Source records START

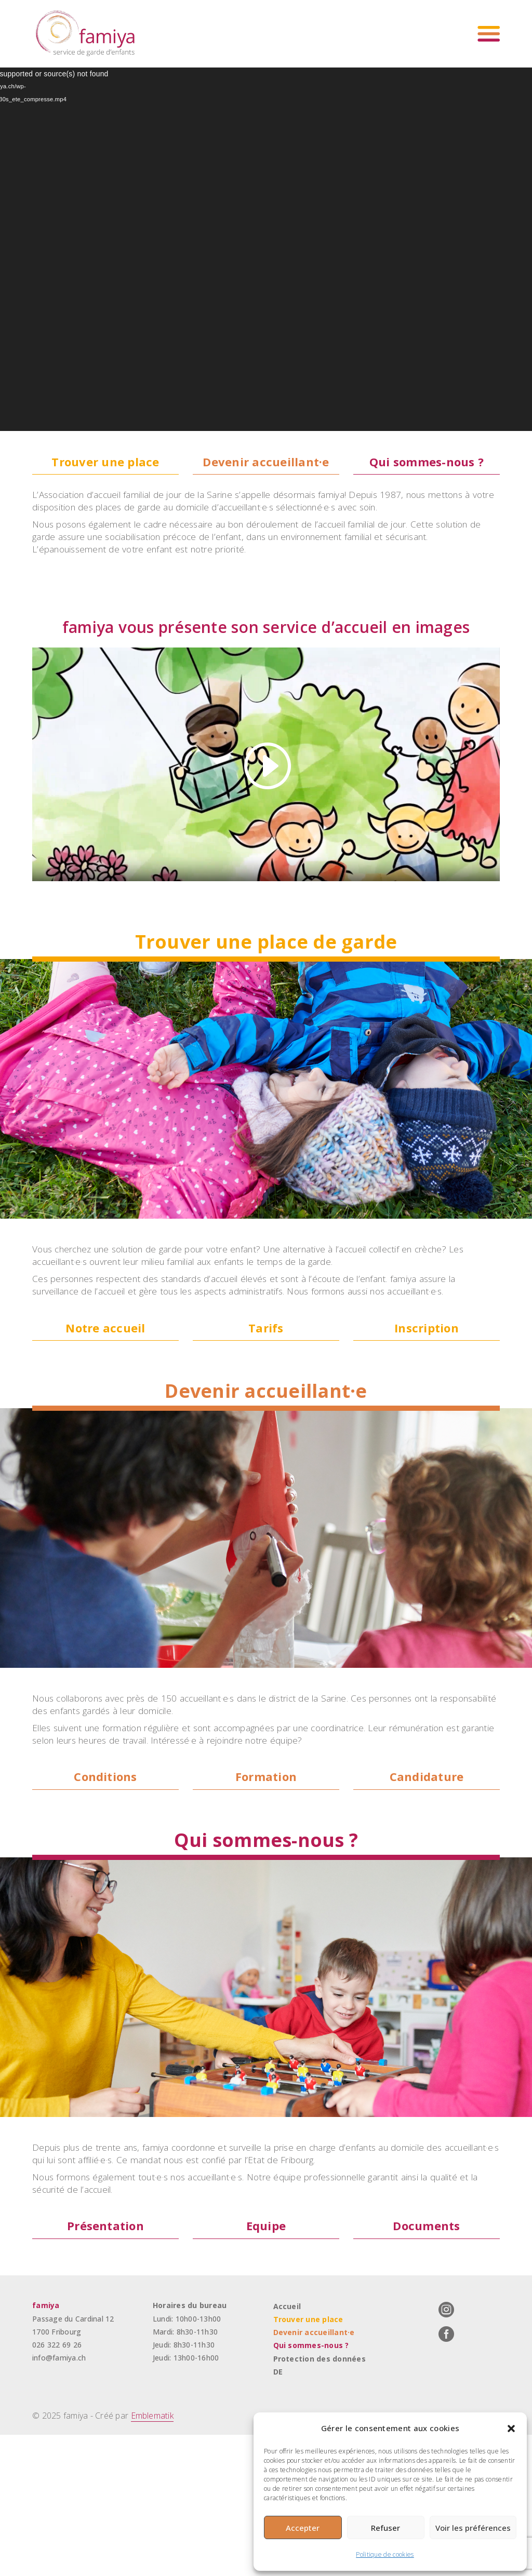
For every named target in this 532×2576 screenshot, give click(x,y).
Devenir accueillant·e (266, 461)
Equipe (266, 2368)
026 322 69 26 (57, 2487)
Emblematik (153, 2560)
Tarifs (266, 1409)
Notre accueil (105, 1409)
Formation (266, 1888)
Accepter (303, 2528)
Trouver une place (105, 461)
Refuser (385, 2528)
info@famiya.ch (59, 2500)
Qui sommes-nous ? (426, 461)
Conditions (105, 1888)
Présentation (105, 2368)
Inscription (426, 1409)
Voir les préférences (473, 2528)
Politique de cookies (385, 2554)
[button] (511, 2428)
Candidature (426, 1888)
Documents (426, 2368)
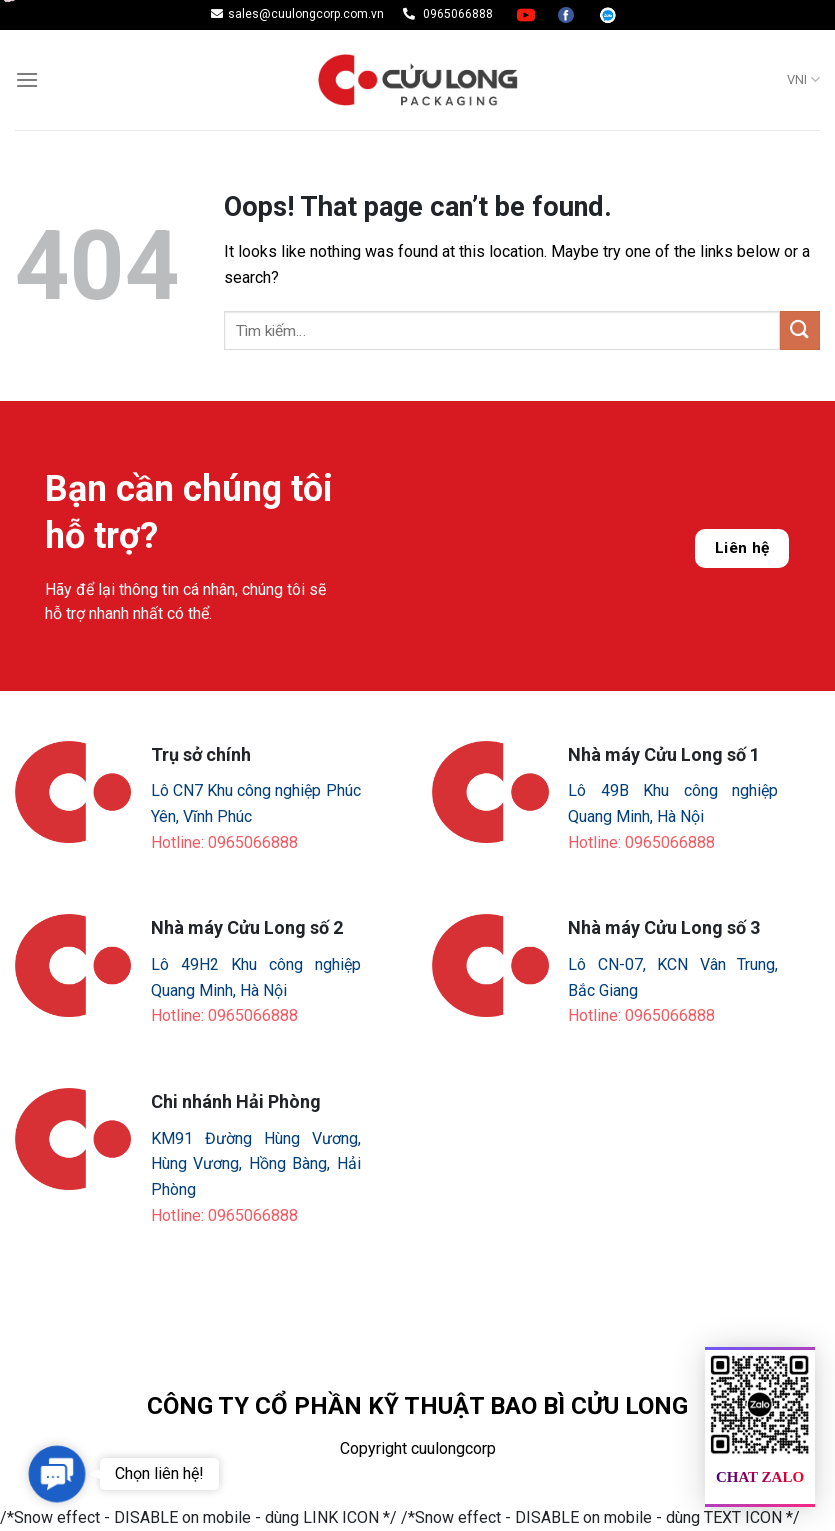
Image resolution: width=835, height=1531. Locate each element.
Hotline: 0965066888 (224, 842)
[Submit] (800, 330)
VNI (803, 79)
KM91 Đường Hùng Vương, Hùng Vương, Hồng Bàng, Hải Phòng (256, 1164)
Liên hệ (742, 548)
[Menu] (27, 79)
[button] (57, 1474)
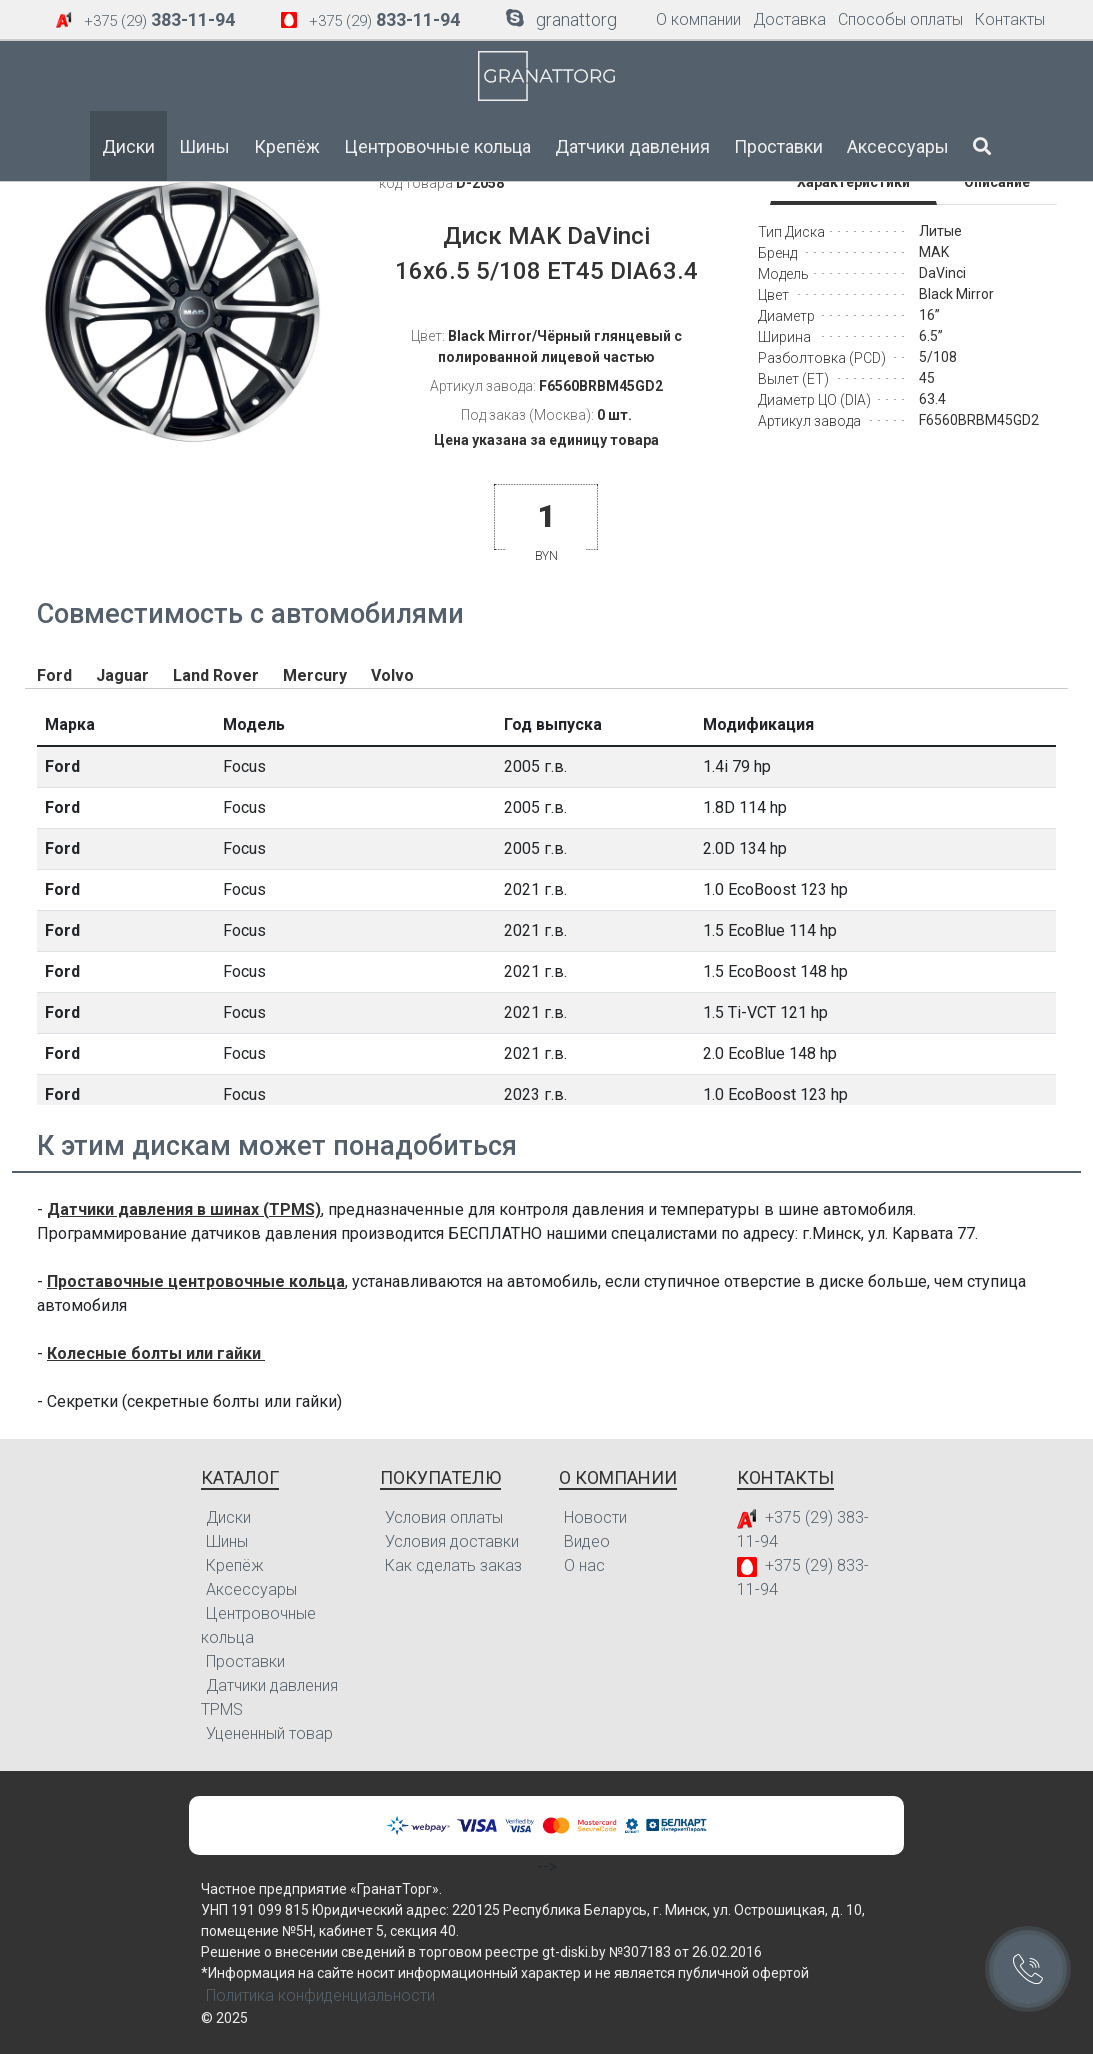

Source records END

▶ Task instructions
Nothing but an exact transcription of the material, without pictures, should be returned.

▶ Response to the task
For every named target in this 532×2576 screenshot, give click(x,y).
Devenir accueillant·e (266, 461)
Equipe (266, 2368)
026 322 69 26 (57, 2487)
Emblematik (153, 2560)
Tarifs (266, 1409)
Notre accueil (105, 1409)
Formation (266, 1888)
Accepter (303, 2528)
Trouver une place (105, 461)
Refuser (385, 2528)
info@famiya.ch (59, 2500)
Qui sommes-nous ? (426, 461)
Conditions (105, 1888)
Présentation (105, 2368)
Inscription (426, 1409)
Voir les préférences (473, 2528)
Politique de cookies (385, 2554)
[button] (511, 2428)
Candidature (426, 1888)
Documents (426, 2368)
Image resolution: width=835, height=1531. Locate each element.
Hotline: 0965066888 (224, 842)
[Submit] (800, 330)
VNI (803, 79)
KM91 Đường Hùng Vương, Hùng Vương, Hồng Bàng, Hải Phòng (256, 1164)
Liên hệ (742, 548)
[Menu] (27, 79)
[button] (57, 1474)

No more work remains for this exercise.